Derin Yoksulluk Ağı tarafından Eylül 2024’te yapılan araştırmaya göre, yoksulluk koşullarında yaşayan öğrencilerin:
%47,3’ü kantinden hiç alışveriş yapamıyor.
%40,2’si haftada yalnızca bir kez kantinden alışveriş yapabiliyor.
Sadece %32’sine düzenli olarak beslenme çantası hazırlanabiliyor.
"Uzun vadede kronik sağlık sorunlarına yol açabilir"
T24'ün haberine göre bu veriler, Türkiye’de çok sayıda öğrencinin okulda sağlıklı ve düzenli beslenemediğini ortaya koyuyor. Uçar, bu durumun çocukların fiziksel gelişimini olumsuz etkilediğini ve uzun vadede kronik sağlık sorunlarına yol açabileceğini belirtti. "Düşük gelirli bölgelerde özel stratejiler geliştirilmeli" çağrısında bulunan Uçar, özellikle dezavantajlı grupların yaşadığı bölgelerde çocukların beslenme hakkını güvence altına alacak sosyal politikaların hayata geçirilmesi gerektiğini vurguladı.
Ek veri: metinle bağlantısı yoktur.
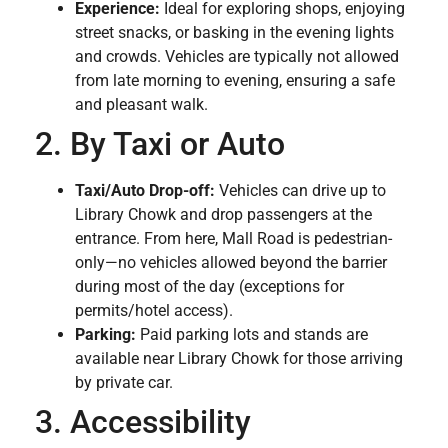
Experience:
Ideal for exploring shops, enjoying
street snacks, or basking in the evening lights
and crowds. Vehicles are typically not allowed
from late morning to evening, ensuring a safe
and pleasant walk.
2. By Taxi or Auto
Taxi/Auto Drop-off:
Vehicles can drive up to
Library Chowk and drop passengers at the
entrance. From here, Mall Road is pedestrian-
only—no vehicles allowed beyond the barrier
during most of the day (exceptions for
permits/hotel access).
Parking:
Paid parking lots and stands are
available near Library Chowk for those arriving
by private car.
3. Accessibility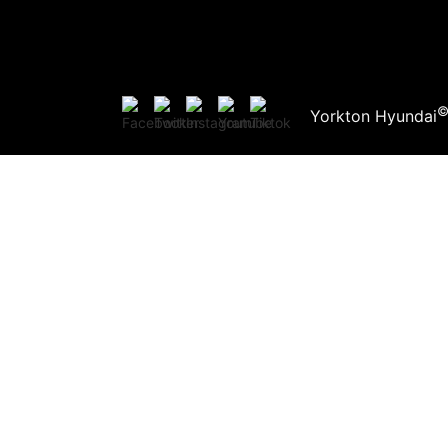
Yorkton Hyundai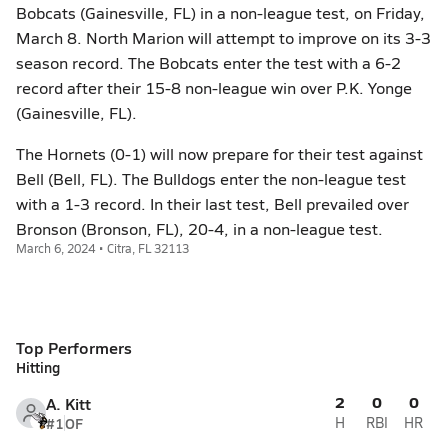
Bobcats (Gainesville, FL) in a non-league test, on Friday,
March 8. North Marion will attempt to improve on its 3-3
season record. The Bobcats enter the test with a 6-2
record after their 15-8 non-league win over P.K. Yonge
(Gainesville, FL).
The Hornets (0-1) will now prepare for their test against
Bell (Bell, FL). The Bulldogs enter the non-league test
with a 1-3 record. In their last test, Bell prevailed over
Bronson (Bronson, FL), 20-4, in a non-league test.
March 6, 2024 • Citra, FL 32113
Top Performers
Hitting
2
0
0
A. Kitt
#1
OF
H
RBI
HR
Konuya ilişkin değerlendirmede bulunan Avukat Kardelen Ateşci, Türkiye’nin taraf olduğu Çocuk Haklarına Dair Sözleşme kapsamında, devletin çocuklara temiz içme suyu ve besleyici gıdaya erişim sağlamakla yükümlü olduğunu hatırlattı.
"Mevcut veriler, Türkiye’de çocukların beslenme hakkına erişimde ciddi sorunlar yaşadığını gösteriyor. Oysa uluslararası hukuk, devletleri yetersiz beslenmeye karşı mücadele etmeye zorunlu kılıyor" ifadelerini kullanan Ateşci, çocukların sağlıklı beslenmesini garanti altına alacak kapsamlı politikaların hızla uygulanması gerektiğini vurguladı.